*** Input data
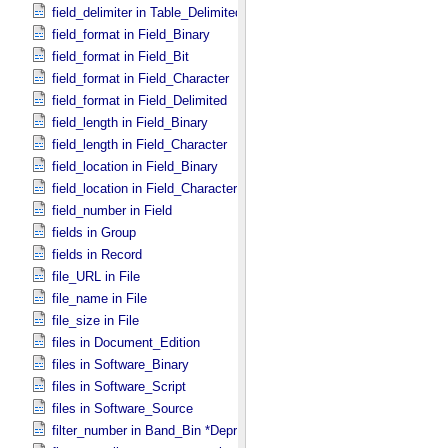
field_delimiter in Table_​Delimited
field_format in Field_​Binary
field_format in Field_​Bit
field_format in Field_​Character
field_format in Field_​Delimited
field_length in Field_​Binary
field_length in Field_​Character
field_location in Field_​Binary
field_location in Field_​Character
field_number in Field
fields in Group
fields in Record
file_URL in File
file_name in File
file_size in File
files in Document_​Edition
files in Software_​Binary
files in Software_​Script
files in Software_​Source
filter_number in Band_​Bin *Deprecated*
******
*** Input data
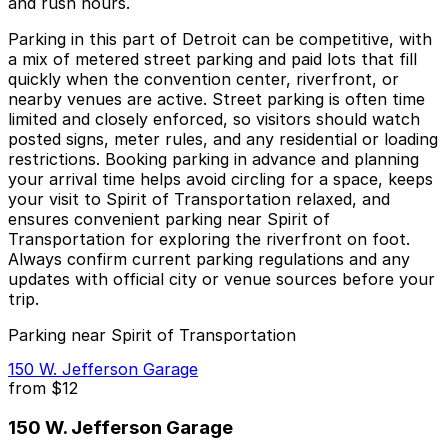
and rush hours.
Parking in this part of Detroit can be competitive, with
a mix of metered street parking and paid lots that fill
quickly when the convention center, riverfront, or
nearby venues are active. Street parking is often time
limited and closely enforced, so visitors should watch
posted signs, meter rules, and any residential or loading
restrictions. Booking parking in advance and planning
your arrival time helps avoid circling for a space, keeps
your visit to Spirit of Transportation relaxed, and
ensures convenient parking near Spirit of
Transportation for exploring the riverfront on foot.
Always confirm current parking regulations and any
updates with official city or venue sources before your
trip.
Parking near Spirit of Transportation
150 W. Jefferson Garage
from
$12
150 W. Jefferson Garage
******
| To do |
Above are the entries. Output exactly the lines beginning with the line that has "field_format in Field_​Binary" and ending with the line that has "filter_number in Band_​Bin *Deprecated*".

| Exercise result |
field_format in Field_​Binary
field_format in Field_​Bit
field_format in Field_​Character
field_format in Field_​Delimited
field_length in Field_​Binary
field_length in Field_​Character
field_location in Field_​Binary
field_location in Field_​Character
field_number in Field
fields in Group
fields in Record
file_URL in File
file_name in File
file_size in File
files in Document_​Edition
files in Software_​Binary
files in Software_​Script
files in Software_​Source
filter_number in Band_​Bin *Deprecated*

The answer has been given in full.